Amtrak Cancels Chicago

Amtrak, which often claims to offer all-weather transportation, preemptively cancelled all trains to and from Chicago yesterday due to cold temperatures and, as one news report says, “an abundance of caution.” Before Amtrak, private passenger trains would sometimes get stuck in deep snow or be rerouted due to floods.

However, I don’t recall hearing about the railroads cancelling passenger trains on account of cold weather. I myself once took a winter train from Winnipeg to Churchill, Manitoba.

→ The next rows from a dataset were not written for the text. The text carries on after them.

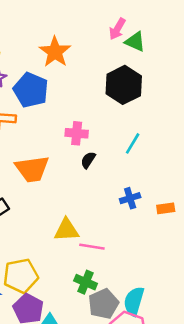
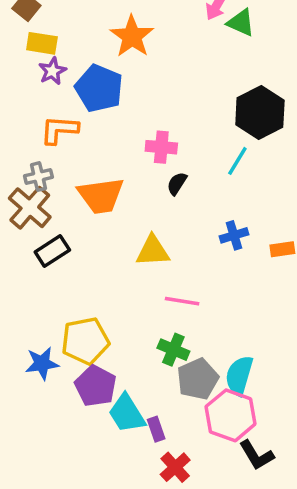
black hexagon: (124, 85) -> (260, 113), moved
yellow triangle: (66, 230) -> (153, 251), moved

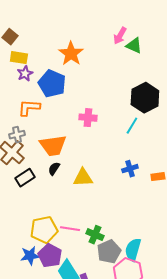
black semicircle: (177, 183) -> (54, 169), moved
pink line: (182, 301) -> (70, 229), moved
blue star: (42, 363) -> (30, 256), moved

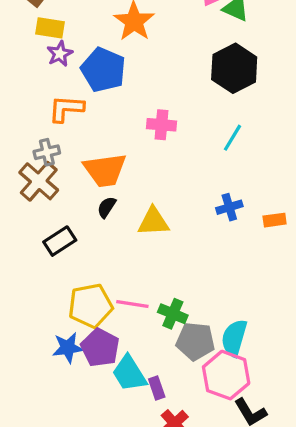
black hexagon: (145, 98) -> (234, 68), moved
black rectangle: (25, 178) -> (60, 241), moved
gray pentagon: (109, 252) -> (195, 341), turned 30

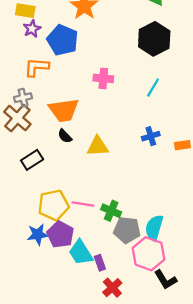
black semicircle: (107, 207) -> (65, 136), turned -77

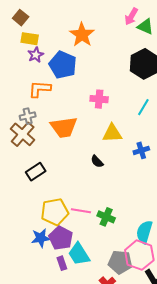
black semicircle: (65, 136) -> (97, 161), moved
yellow triangle: (98, 146) -> (112, 133), moved
gray pentagon: (127, 230) -> (120, 262), moved
purple rectangle: (100, 263) -> (62, 263), moved

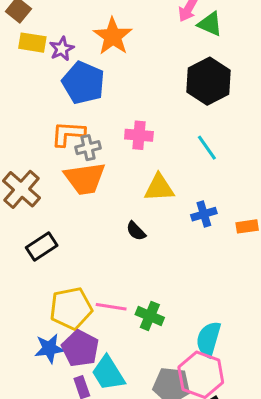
purple star: (36, 55) -> (62, 49), moved
orange L-shape: (40, 89) -> (68, 134), moved
cyan line: (143, 107) -> (207, 148), turned -66
gray cross: (28, 116) -> (88, 148), moved

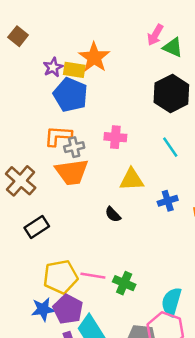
yellow rectangle: (32, 43) -> (74, 70), moved

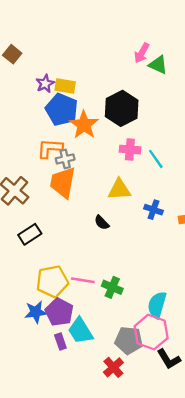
orange star: (94, 57) -> (84, 125), moved
black hexagon: (171, 94) -> (122, 108), moved
pink cross: (115, 137) -> (130, 150), moved
orange trapezoid: (72, 172) -> (63, 183), turned 108
blue cross: (168, 201) -> (153, 210), turned 36

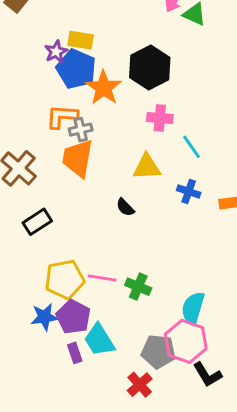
purple star: (45, 84) -> (56, 52), moved
cyan line: (156, 159) -> (192, 147), moved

The mercury read minus 20 when we left Winnipeg and it was colder than that in Churchill. In fact, I doubt the temperatures ever got above minus 15 during the entire round trip. I regretted taking the trip as it was hard to see much of Churchill when risking frostbite just by going outside — I recall spending most of my time in a library. But the trains were on time despite the cold weather.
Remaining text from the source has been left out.